I imagine major league hitters slipping spinal discs as they powerfully swing, lunge, hack and miss my new best friend. I pump myself up with positive thoughts: The Indians need pitching. ... If 60 is the new 50, then my 56 is the new 46, the same age as Phil Niekro when he was still baffling hitters with his dancing, capricious masterpiece. Every pitch I throw sharpens my mind's eye. I envision a Disney movie, with George Clooney as me, recounting my quixotic quest to make the major leagues at 56.
After a game's worth of practice, I head to the mailbox. There, the postal service lets me know it can also throw a pretty good pitch. It's a fat box of bill after bill. Suddenly my stomach hurts with truths much more painful than the loss of my job: a past that wants to get paid and a future with not much time left for whimsy. I'm instantly stricken with rational thoughts.
"Who am I kidding?" I ask myself, as the Indians, Disney, George Clooney and my dignity fade to oblivion. I need to man up, get my mind right and set my sights to more attainable goals.
But what? What is there left for a me generation disciple when nobody cares about the "me" anymore?
Country music singer immediately panics into my mind. I still have my guitar!
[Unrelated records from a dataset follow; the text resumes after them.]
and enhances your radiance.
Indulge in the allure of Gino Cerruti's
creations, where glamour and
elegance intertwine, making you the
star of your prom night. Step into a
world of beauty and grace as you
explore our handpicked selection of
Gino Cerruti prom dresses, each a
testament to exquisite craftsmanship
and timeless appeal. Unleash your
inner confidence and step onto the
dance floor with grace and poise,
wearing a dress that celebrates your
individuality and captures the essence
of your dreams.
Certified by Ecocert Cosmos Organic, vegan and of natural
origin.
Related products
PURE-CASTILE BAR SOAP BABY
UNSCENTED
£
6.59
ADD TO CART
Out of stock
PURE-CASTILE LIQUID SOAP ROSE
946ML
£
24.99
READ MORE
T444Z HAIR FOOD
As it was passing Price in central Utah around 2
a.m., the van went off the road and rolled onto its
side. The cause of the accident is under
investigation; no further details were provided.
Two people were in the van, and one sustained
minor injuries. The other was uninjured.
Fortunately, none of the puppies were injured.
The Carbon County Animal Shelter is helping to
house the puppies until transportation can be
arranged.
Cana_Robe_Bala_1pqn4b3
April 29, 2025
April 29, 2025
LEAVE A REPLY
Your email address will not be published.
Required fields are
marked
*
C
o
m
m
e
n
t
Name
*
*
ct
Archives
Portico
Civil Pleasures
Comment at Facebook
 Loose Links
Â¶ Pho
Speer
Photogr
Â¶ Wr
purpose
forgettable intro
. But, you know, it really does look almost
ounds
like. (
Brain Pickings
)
STOP! Take a deep breath and think. You're a survivor. Dismiss the panic and loss of job and identity. Accept that even though life doesn't always turn out like a fairy tale, it doesn't make it a failure. Appreciate what you already have: a beautiful wife and two children who don't care if you are a professional athlete, a star country singer — or a suddenly old and unemployed construction worker.
My balance and sanity return. I finally admit that getting older isn't the most awful sin. The loss of hope and fancy is.
My future years will probably not include climbing Mount Everest, swimming the English Channel or even learning to throw a decent knuckleball. But that's OK. Because no matter where life takes me, I can bring my fantasies. That's a big gift from me to my sanity. I can forever believe in them and find solace in them — even if they are the dead mice in the loose pockets of a long-gone youth.